The employees brought suit pursuant to W.Va.Code § 21-5-4(e) (1985), charging Glavas Contracting and Peti Glavas, its owner, with failure to pay their wages. The trial court, in its order, dismissed Peti Glavas1 from the complaint and found that by failing to pay over the withheld dues, Glavas Contracting had failed to pay the employees’ wages within the meaning of 21-5-4(e), and entered judgment for the employees. In its order the court awarded attorneys’ fees and liquidated damages in the amount of two and one-half percent of the appellants’ regular wages for a thirty-day period. We agree with the decision of the trial court and affirm.
West Virginia Code § 21-5-4(e) states in part:
If a person, firm or corporation fails to pay an employee wages as required under this section, such person, firm or corporation shall, in addition to the amount due, be liable to the employee for liquidated damages in the amount of wages at his regular rate for each day the employer is in default, until he is paid in full, without rendering any service therefor: Provided, however, that he shall cease to draw such wages thirty days after such default.
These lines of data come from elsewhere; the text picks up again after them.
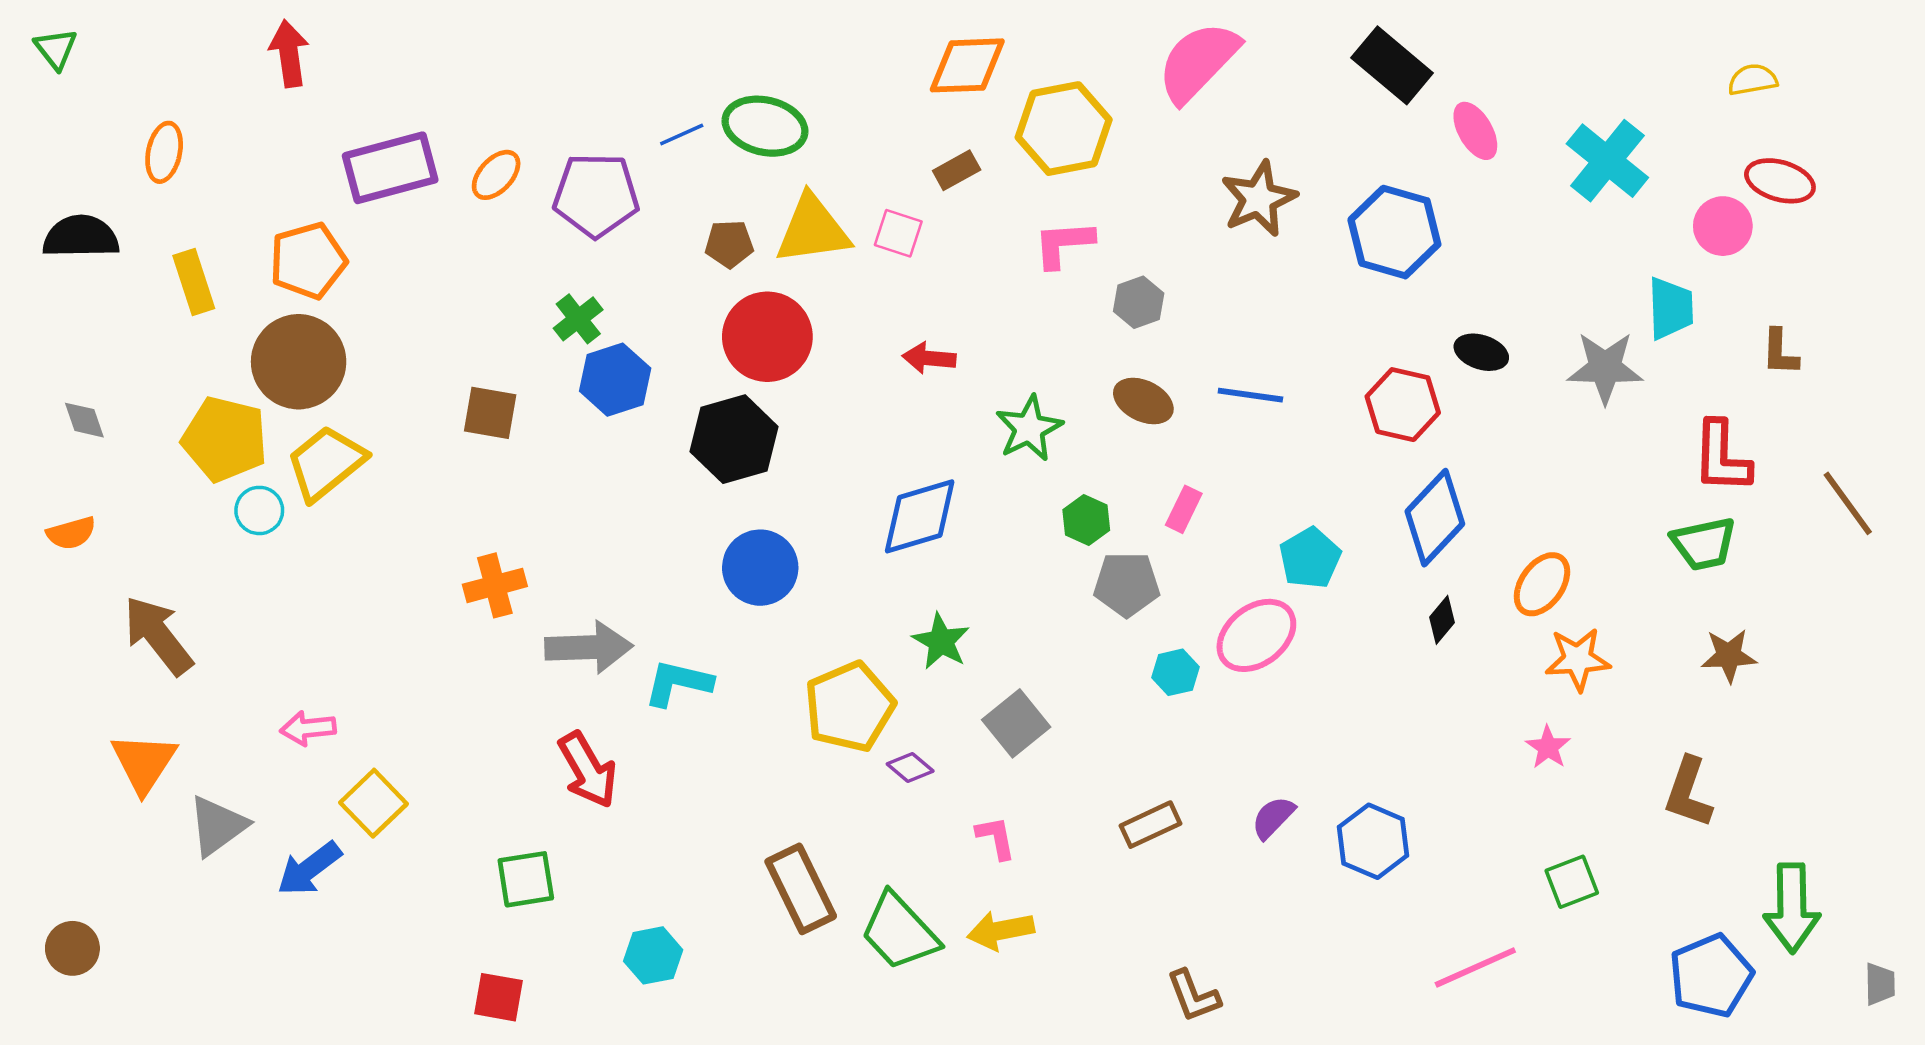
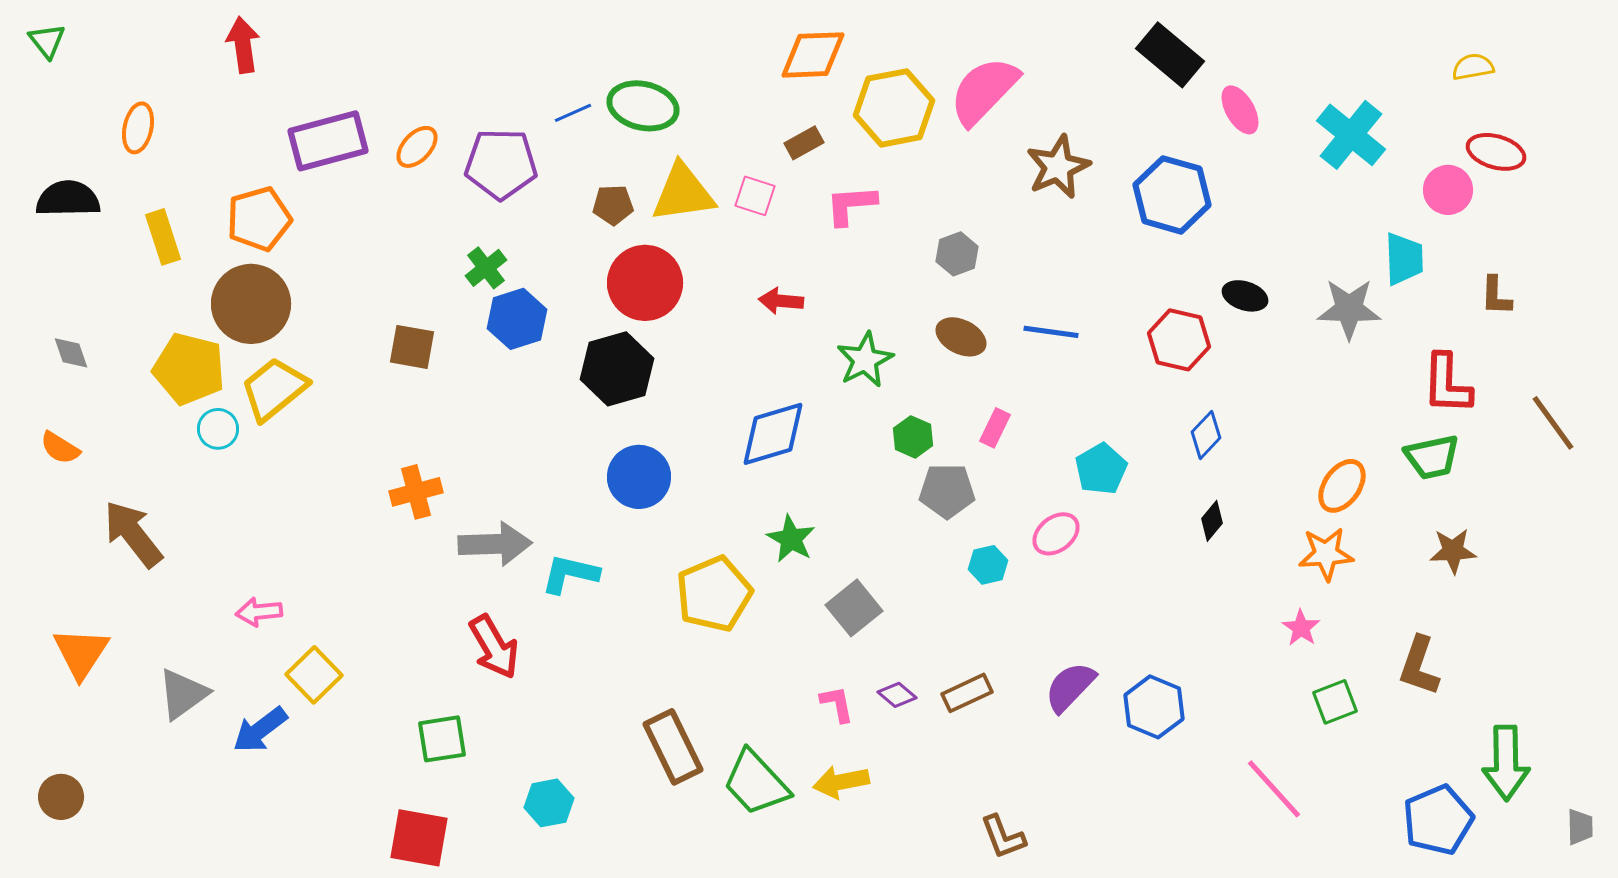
pink semicircle: (1198, 62) -> (984, 91), moved
pink L-shape: (1064, 244) -> (851, 205), moved
blue diamond: (1435, 518) -> (1206, 435), size x0.6
orange semicircle: (71, 533) -> (60, 448), turned 48
orange ellipse: (1542, 584) -> (1342, 486), moved
pink ellipse: (1256, 635) -> (1056, 534), size x0.7
orange triangle: (144, 763) -> (81, 653), moved
purple diamond: (910, 767) -> (897, 695), moved
purple semicircle: (1273, 817) -> (1070, 687), size x1.4
green square: (1572, 882) -> (1335, 702), moved
pink line: (1475, 967) -> (1274, 789), moved, turned 72
red square: (498, 997) -> (419, 838), size x1.4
The failure to pay the union dues was a failure to pay “wages” under § 21-5-4(e). The term “wages” is defined in W.Va.Code § 21-5-1 (1985) to mean “compensation for labor or services rendered by an employee....” Thus, wages as used in the article include the total compensation an employee receives from his employer. Union dues that are deducted from a member’s pay are a part of that compensation. The only difference between regular wages and the union dues is that the law allows the employee to contract with the employer to have his union dues withheld from his pay check and paid to the union. See W.Va.Code § 21-5-l(g).
Glavas Contracting points out that the statute does not become effective unless “a person, firm or corporation fails to pay an employee wages as required under this section_” (emphasis added). Gla-vas argues that it did not fail to pay an employee, but instead failed to pay the union. The distinction has no merit. The union is an assign of the employees, and therefore stands in their shoes. The fail*530ure to pay the dues to the union was the same as a failure to pay the employees directly.
The employees complain that the trial court’s award of two and one-half percent for thirty days, i.e., the amount of the union dues, was incorrect. Instead, the employees assert that the statute requires payment of full wages. The employees’ reading of the statute is untenable. Were we to adopt it, it would prescribe the same punishment for an employer who negligently left a penny off each of his employees’ paychecks and an employer who failed to pay his employees at all.
The statute provides that if an employee is not paid wages, the employer is liable for an extra thirty days of pay at the regular rate. The wages which the employer in this case failed to pay were the union dues. The amount of liquidated damages for which the employer is liable under the statute is an extra thirty days of union dues at the regular rate. This is the punishment the circuit court prescribed. We therefore find no error.
Because we find no error by the trial court, the judgment of the Circuit Court of Taylor County awarding the employees liquidated damages and attorneys’ fees is affirmed.
Affirmed.

. The employees complained that Peti Glavas should not have been released as a defendant because he knowingly refused to pay the union dues. Nevertheless, there was evidence in the record to support the trial court’s finding that the failure to pay the dues was due to negligence. Therefore we find no error in the decision.